What does incrementing a pointer do?

8. Jun 20, 2013

### MorrowUoN

So basically after that line y just points to the next available memory location?

9. Jun 20, 2013

### rcgldr

It doesn't matter if the location is available or not, it ends up pointing to the next memory location after x, which may or not be "available" (it's possible but unlikely that trying to access the next memory location after x would cause a segmentation fault).

10. Jun 20, 2013

### Staff: Mentor

It depends on what you mean by the next "available" memory location. Pointer arithmetic, including increment and decrement is scaled by the type of object being pointed to.

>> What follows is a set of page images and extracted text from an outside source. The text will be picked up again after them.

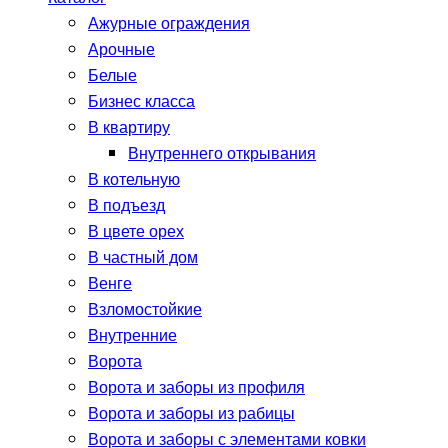
Ажурные ограждения
Арочные
Белые
Бизнес класса
В квартиру
Внутреннего открывания
В котельную
В подъезд
В цвете орех
В частный дом
Венге
Взломостойкие
Внутренние
Ворота
Ворота и заборы из профиля
Ворота и заборы из рабицы
Ворота и заборы с элементами ковки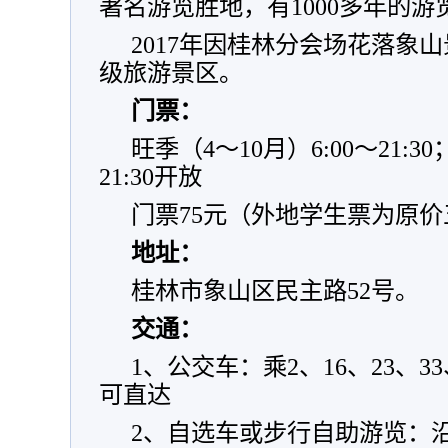
著名游览胜地，有1000多年的游
2017年因桂林分会场花落象山
级旅游景区。
门票：
旺季（4～10月）6:00～21:3
21:30开放
门票75元（外地学生票为原价
地址：
桂林市象山区民主路52号。
交通：
1、公交车：乘2、16、23、3
可直达
2、自选车或步行自助游览：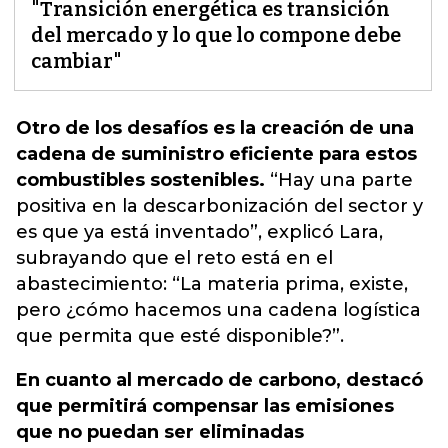
"Transición energética es transición
del mercado y lo que lo compone debe
cambiar"
Otro de los desafíos es la creación de una
cadena de suministro eficiente para estos
combustibles sostenibles.
“Hay una parte
positiva en la descarbonización del sector y
es que ya está inventado”, explicó Lara,
subrayando que
el reto está en el
abastecimiento: “La materia prima, existe,
pero ¿cómo hacemos una cadena logística
que permita que esté disponible?
”.
En cuanto al mercado de carbono, destacó
que permitirá compensar las emisiones
que no puedan ser eliminadas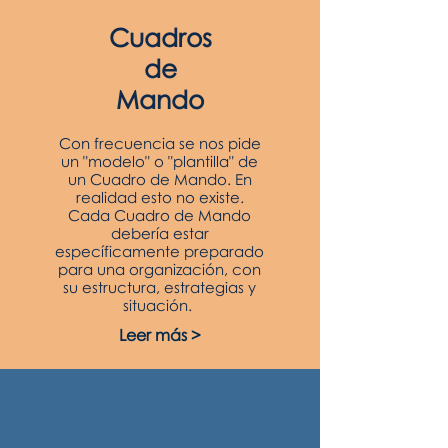
Cuadros
de
Mando
Con frecuencia se nos pide
un "modelo" o "plantilla" de
un Cuadro de Mando. En
realidad esto no existe.
Cada Cuadro de Mando
debería estar
específicamente preparado
para una organización, con
su estructura, estrategias y
situación.
Leer más >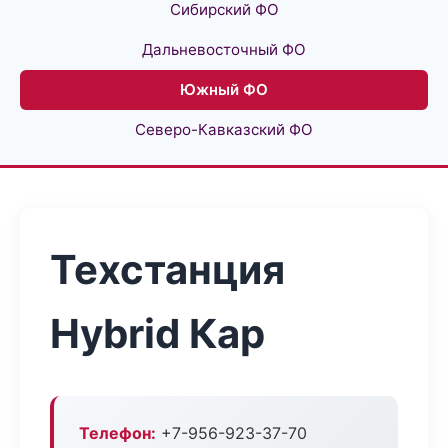
Сибирский ФО
Дальневосточный ФО
Южный ФО
Северо-Кавказский ФО
Техстанция
Hybrid Кар
Телефон:
+7-956-923-37-70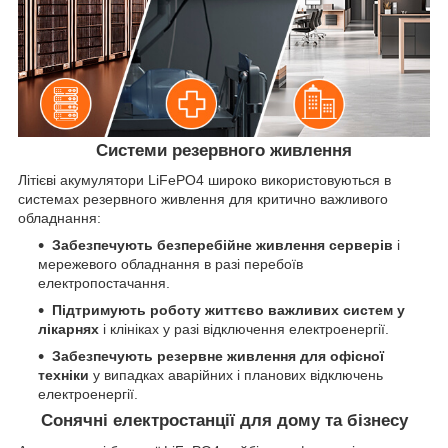
Системи резервного живлення
Літієві акумулятори LiFePO4 широко використовуються в
системах резервного живлення для критично важливого
обладнання:
Забезпечують безперебійне живлення серверів
і
мережевого обладнання в разі перебоїв
електропостачання.
Підтримують роботу життєво важливих систем у
лікарнях
і клініках у разі відключення електроенергії.
Забезпечують резервне живлення для офісної
техніки
у випадках аварійних і планових відключень
електроенергії.
Сонячні електростанції для дому та бізнесу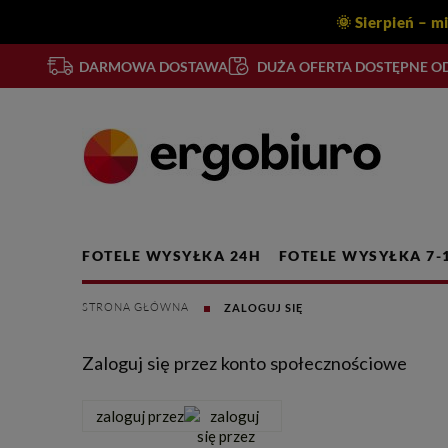
🌞 Sierpień – m
DARMOWA DOSTAWA
DUŻA OFERTA DOSTĘPNE OD
FOTELE WYSYŁKA 24H
FOTELE WYSYŁKA 7-
ZALOGUJ SIĘ
Zaloguj się przez konto społecznościowe
zaloguj przez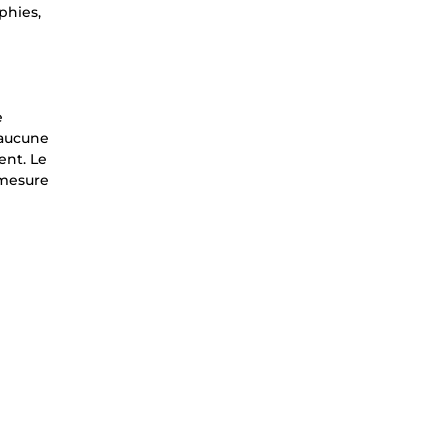
phies,
e
 aucune
ent. Le
 mesure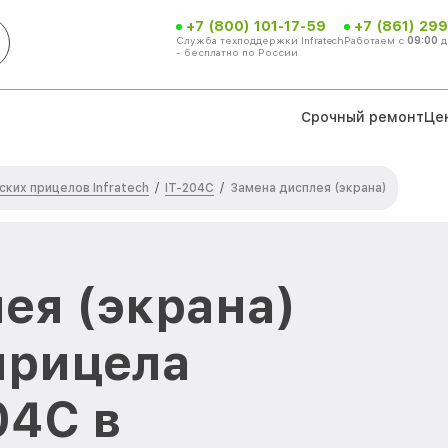
+7 (800) 101-17-59
+7 (861) 299
Служба техподдержки Infratech
Работаем с
09:00
д
- бесплатно по России
Срочный ремонт
Це
ких прицелов Infratech
IT-204C
/
/
Замена дисплея (экрана)
ея (экрана)
прицела
04C в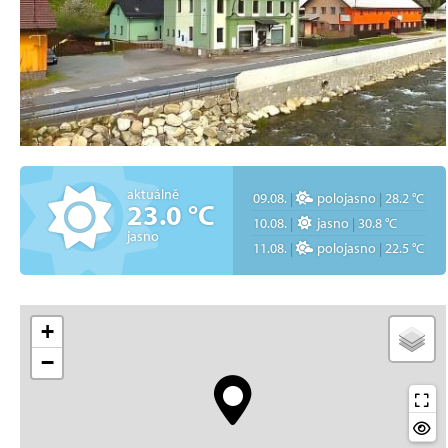
aktuálně
09.08.
|
polojasno
|
28.2 °C
23.0 °C
10.08.
|
jasno
|
30.8 °C
jasno
11.08.
|
polojasno
|
22.5 °C
+
−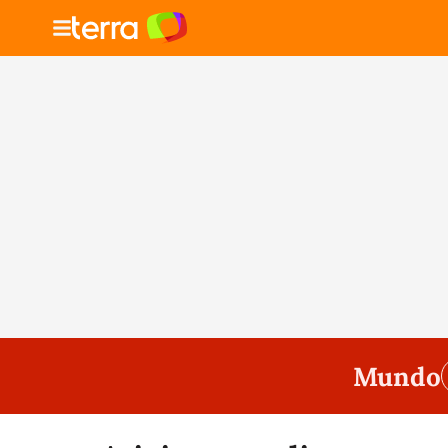
Mundo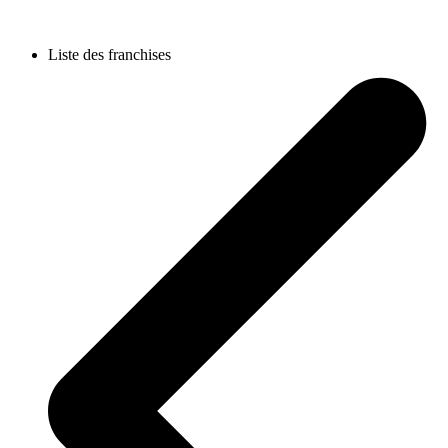
Liste des franchises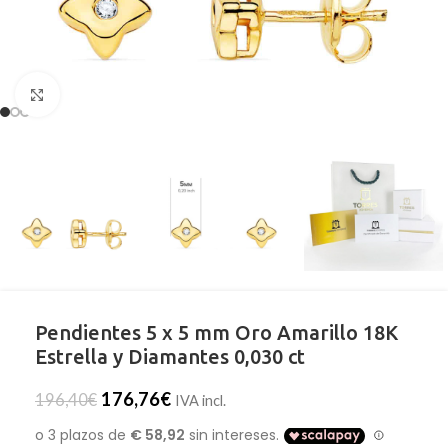
Clic para ampliar
Pendientes 5 x 5 mm Oro Amarillo 18K
Estrella y Diamantes 0,030 ct
176,76
€
196,40
€
IVA incl.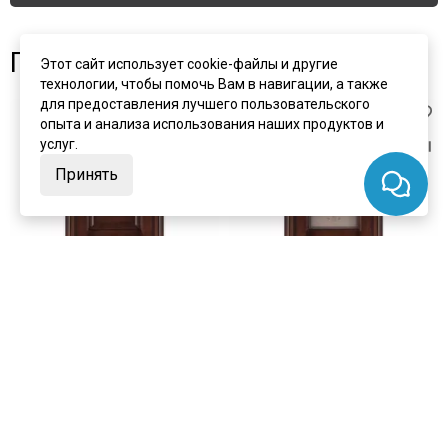
Похожие товары
Этот сайт использует cookie-файлы и другие
технологии, чтобы помочь Вам в навигации, а также
для предоставления лучшего пользовательского
опыта и анализа использования наших продуктов и
услуг.
Принять
цена
от 22 911 ₽
цена
от 29 492 ₽
комплект от 38 023 ₽
комплект от 44 603 ₽
Межкомнатная дверь
Межкомнатная дверь
шпонированная Porte Vista
шпонированная Porte Vista
Флоренция Терзо орех тон 7
Флоренция Терзо орех тон 7
глухая
стекло бронза Кристалайз N66
Под заказ
Под заказ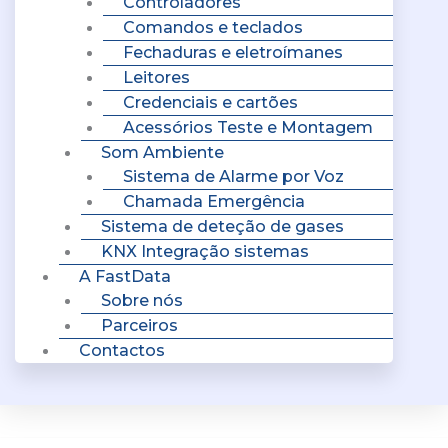
Controladores
Comandos e teclados
Fechaduras e eletroímanes
Leitores
Credenciais e cartões
Acessórios Teste e Montagem
Som Ambiente
Sistema de Alarme por Voz
Chamada Emergência
Sistema de deteção de gases
KNX Integração sistemas
A FastData
Sobre nós
Parceiros
Contactos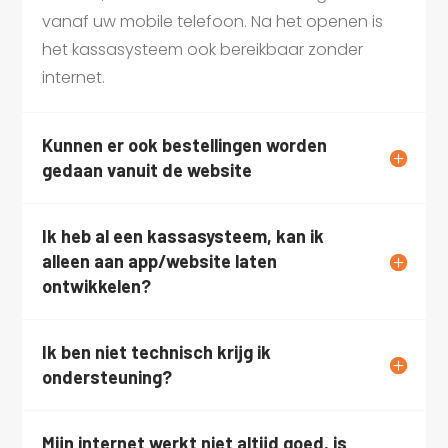
vanaf uw mobile telefoon. Na het openen is
het kassasysteem ook bereikbaar zonder
internet.
Kunnen er ook bestellingen worden
gedaan vanuit de website
Ik heb al een kassasysteem, kan ik
alleen aan app/website laten
ontwikkelen?
Ik ben niet technisch krijg ik
ondersteuning?
Mijn internet werkt niet altijd goed, is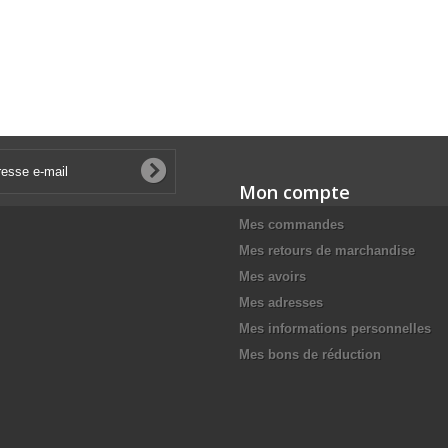
Mon compte
Mes commandes
Mes retours de marchandise
Mes avoirs
Mes adresses
Mes informations personnelles
Mes bons de réduction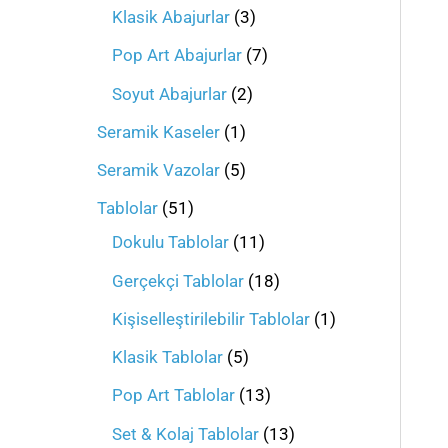
Klasik Abajurlar
3
Pop Art Abajurlar
7
Soyut Abajurlar
2
Seramik Kaseler
1
Seramik Vazolar
5
Tablolar
51
Dokulu Tablolar
11
Gerçekçi Tablolar
18
Kişiselleştirilebilir Tablolar
1
Klasik Tablolar
5
Pop Art Tablolar
13
Set & Kolaj Tablolar
13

What this means is that an expression such as p++ depends on how p was defined. If p is defined as a char *, then incrementing p will result in an address that is one byte higher in memory. If p is defined as an int *, them incrementing p will result in an address four bytes higher in memory.

It's the same with expressions such as p + 1, where again, p is defined as a pointer to some specific type. The value of p + 1 depends on how p was defined. To repeat what I said before, pointer arithmetic is scaled by the type of object being pointed to.

11. Jun 20, 2013

### D H

Staff Emeritus
It points to "one past the end of x", whatever that happens to be. While it is not legal to access the contents of a "one past the end an array" pointer, it is perfectly legal to set a pointer so that it points to one element past the end of an array. In other words, the statement *y++ = 0x1000; is perfectly legal. Dereferencing y after this statement (e.g., x = *y) is illegal. That belongs to that extremely nasty class of things called undefined behavior. The compiler is free to interpret the second statement of *y++ = 0x1000; x = *y; as a call to erase_my_harddrive().

A segmentation fault in response to *y++ where y points to a valid memory location (e.g., &x) is not possible in a compliant implementation. The standard is very clear on this. Pointing one past the end of an array is a perfectly legal operation.

Aside: C++ depends on this being legal. "One past the end" is effectively what the end() function of a container points to.

12. Jun 20, 2013

### rcgldr

I was referring to the case of y = &x; ... y++; x = *y;. In this case y is a pointer to a single integer, not an integer that is part of an array. Depending on memory protection capabilities of a system, it's possible that the memory addresses immediately after x are set to invalid.

A more likely way to produce a fault would be in an embedded environment where instead of x, y was set to be a pointer to a integer that is the last valid address in a range of valid addresses.